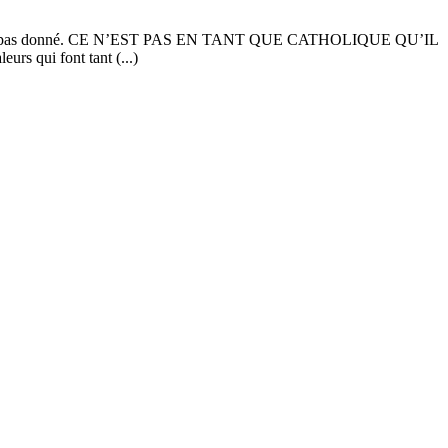
 sens n’est pas donné. CE N’EST PAS EN TANT QUE CATHOLIQUE QU’IL
i font tant (...)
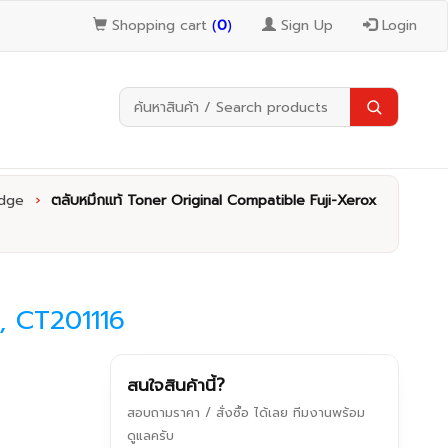
Shopping cart
(
0
)
Sign Up
Login
idge
›
ตลับหมึกแท้ Toner Original Compatible Fuji-Xerox
, CT201116
สนใจสินค้านี้?
สอบถามราคา / สั่งซื้อ ได้เลย ทีมงานพร้อม
ดูแลครับ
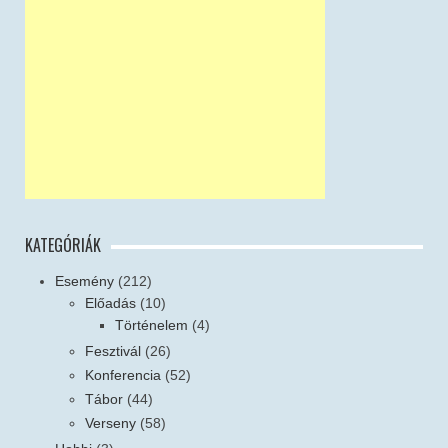
KATEGÓRIÁK
Esemény
(212)
Előadás
(10)
Történelem
(4)
Fesztivál
(26)
Konferencia
(52)
Tábor
(44)
Verseny
(58)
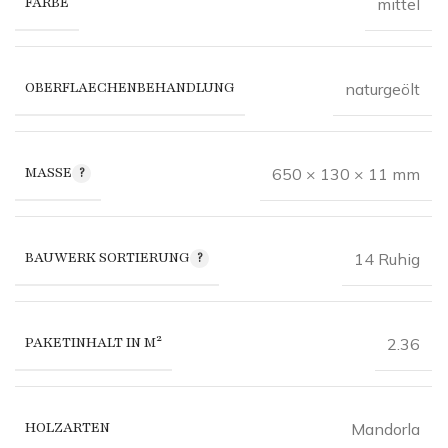
FARBE
mittel
OBERFLAECHENBEHANDLUNG
naturgeölt
MASSE
650 × 130 × 11 mm
BAUWERK SORTIERUNG
14 Ruhig
PAKETINHALT IN M²
2.36
HOLZARTEN
Mandorla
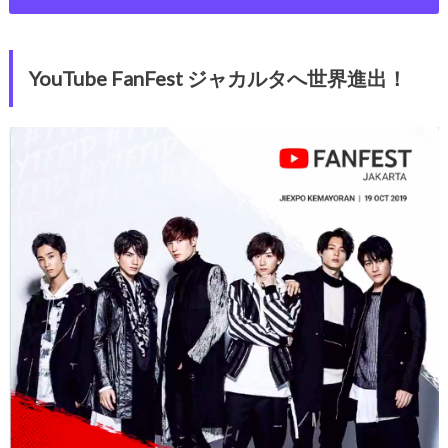
YouTube FanFest ジャカルタへ世界進出！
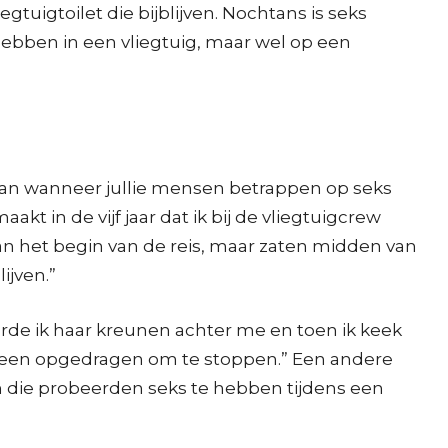
tuigtoilet die bijblijven. Nochtans is seks
e hebben in een vliegtuig, maar wel op een
 aan wanneer jullie mensen betrappen op seks
t in de vijf jaar dat ik bij de vliegtuigcrew
an het begin van de reis, maar zaten midden van
ijven.”
rde ik haar kreunen achter me en toen ik keek
meteen opgedragen om te stoppen.” Een andere
ien die probeerden seks te hebben tijdens een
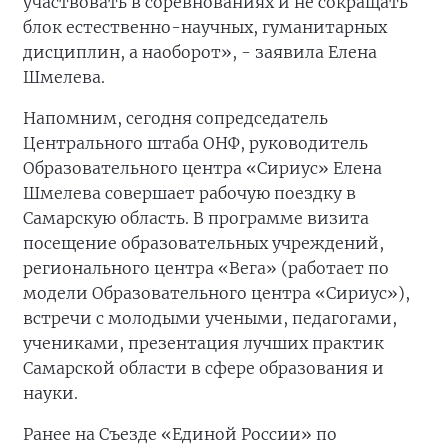
участвовать в соревнованиях и не сокращать
блок естественно-научных, гуманитарных
дисциплин, а наоборот», - заявила Елена
Шмелева.
Напомним, сегодня сопредседатель
Центрального штаба ОНФ, руководитель
Образовательного центра «Сириус» Елена
Шмелева совершает рабочую поездку в
Самарскую область. В программе визита
посещение образовательных учреждений,
регионального центра «Вега» (работает по
модели Образовательного центра «Сириус»),
встречи с молодыми учеными, педагогами,
учениками, презентация лучших практик
Самарской области в сфере образования и
науки.
Ранее на Съезде «Единой России» по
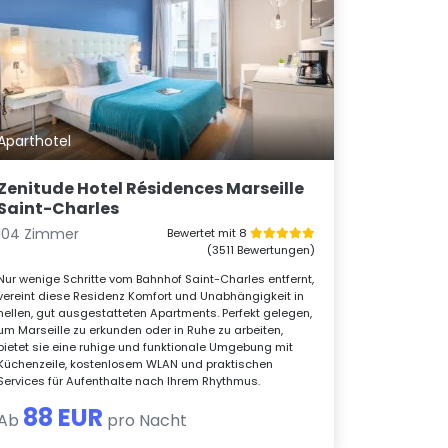
Aparthotel
Zenitude Hotel Résidences Marseille
Saint-Charles
104 Zimmer
Bewertet mit 8
(3511 Bewertungen)
Nur wenige Schritte vom Bahnhof Saint-Charles entfernt,
vereint diese Residenz Komfort und Unabhängigkeit in
hellen, gut ausgestatteten Apartments. Perfekt gelegen,
um Marseille zu erkunden oder in Ruhe zu arbeiten,
bietet sie eine ruhige und funktionale Umgebung mit
Küchenzeile, kostenlosem WLAN und praktischen
Services für Aufenthalte nach Ihrem Rhythmus.
88 EUR
Ab
pro Nacht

--------------------

Work required:
All lines that hold the word "hebben" should be copied from the data.

Answer to the exercise:
e hebben in een vliegtuig, maar wel op een
ien die probeerden seks te hebben tijdens een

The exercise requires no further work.